WORK TO COMPLETE
Your result should be every line of the records below that contains the word "inalámbrico".

Dataset items
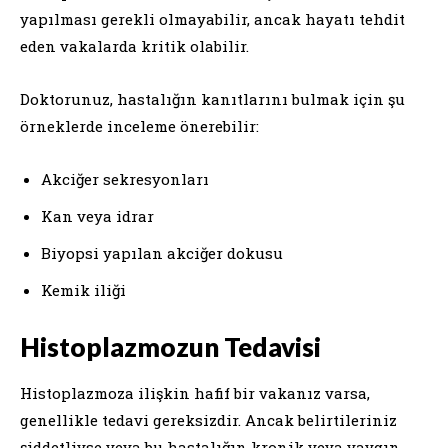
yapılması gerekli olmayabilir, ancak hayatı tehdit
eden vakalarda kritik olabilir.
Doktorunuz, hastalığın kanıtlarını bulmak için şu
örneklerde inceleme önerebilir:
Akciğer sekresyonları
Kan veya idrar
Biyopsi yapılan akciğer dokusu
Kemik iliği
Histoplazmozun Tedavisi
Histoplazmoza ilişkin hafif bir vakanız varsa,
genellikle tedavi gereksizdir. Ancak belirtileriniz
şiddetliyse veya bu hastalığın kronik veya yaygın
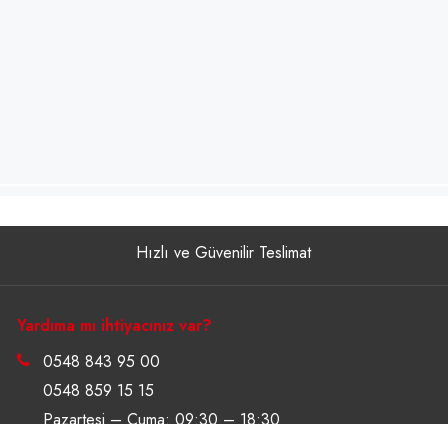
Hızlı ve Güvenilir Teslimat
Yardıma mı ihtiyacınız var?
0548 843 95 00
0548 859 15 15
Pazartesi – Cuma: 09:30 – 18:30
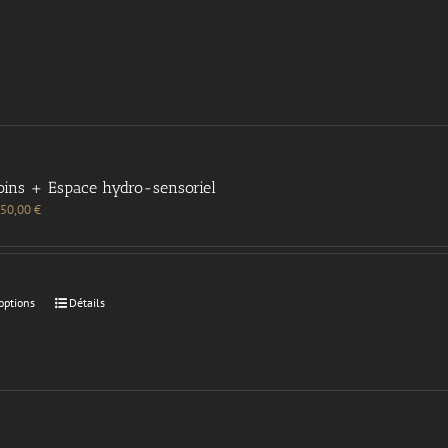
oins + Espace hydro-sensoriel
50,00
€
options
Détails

* * *

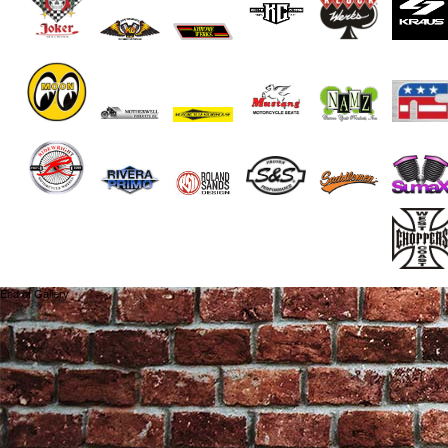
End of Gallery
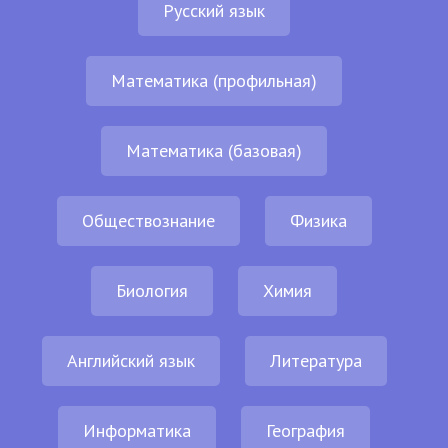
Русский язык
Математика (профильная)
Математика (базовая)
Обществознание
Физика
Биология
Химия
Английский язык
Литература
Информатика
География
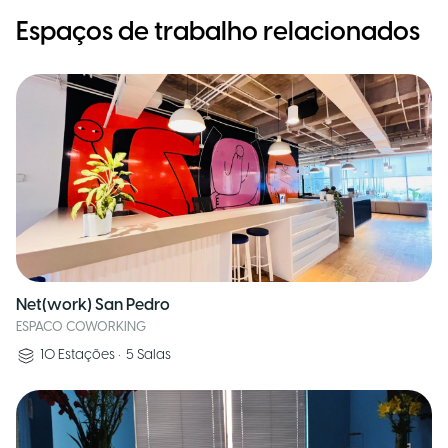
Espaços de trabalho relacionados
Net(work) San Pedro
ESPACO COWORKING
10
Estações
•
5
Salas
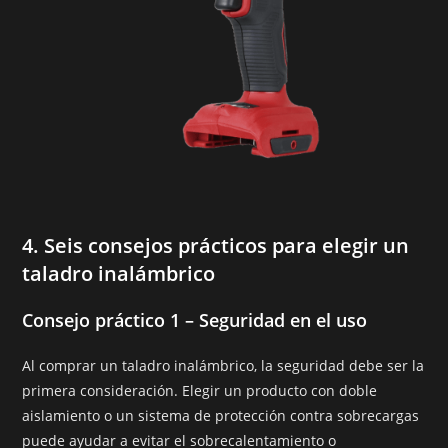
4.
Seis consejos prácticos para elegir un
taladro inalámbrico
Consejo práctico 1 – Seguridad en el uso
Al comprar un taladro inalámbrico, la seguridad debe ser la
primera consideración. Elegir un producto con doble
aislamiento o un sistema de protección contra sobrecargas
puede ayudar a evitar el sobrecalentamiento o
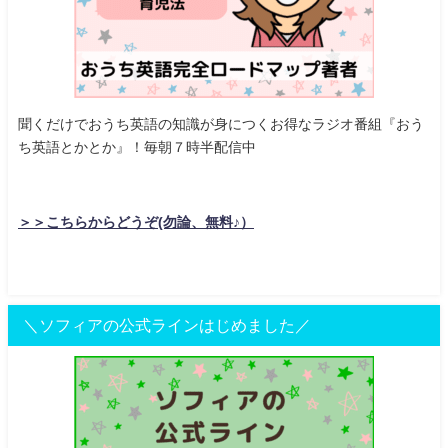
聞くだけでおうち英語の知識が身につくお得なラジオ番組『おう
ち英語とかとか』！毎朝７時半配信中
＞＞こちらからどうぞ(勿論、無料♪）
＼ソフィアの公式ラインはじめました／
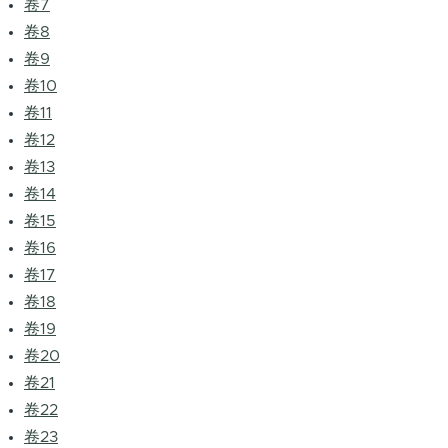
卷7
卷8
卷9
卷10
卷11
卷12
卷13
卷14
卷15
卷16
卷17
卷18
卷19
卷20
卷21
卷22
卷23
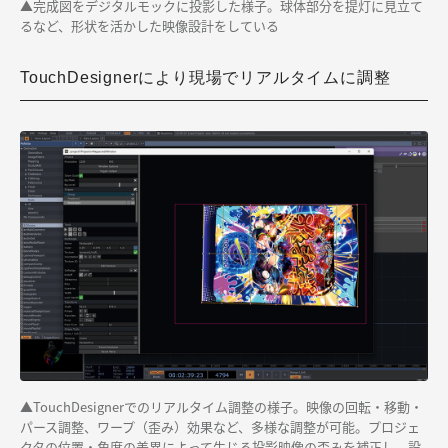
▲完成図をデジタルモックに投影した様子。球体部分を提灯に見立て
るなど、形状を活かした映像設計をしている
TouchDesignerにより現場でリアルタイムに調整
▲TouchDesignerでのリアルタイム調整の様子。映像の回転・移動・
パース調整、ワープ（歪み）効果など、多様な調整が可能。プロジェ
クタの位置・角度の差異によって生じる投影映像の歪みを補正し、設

OUTPUT FOR THIS TASK
taladro inalámbrico
Al comprar un taladro inalámbrico, la seguridad debe ser la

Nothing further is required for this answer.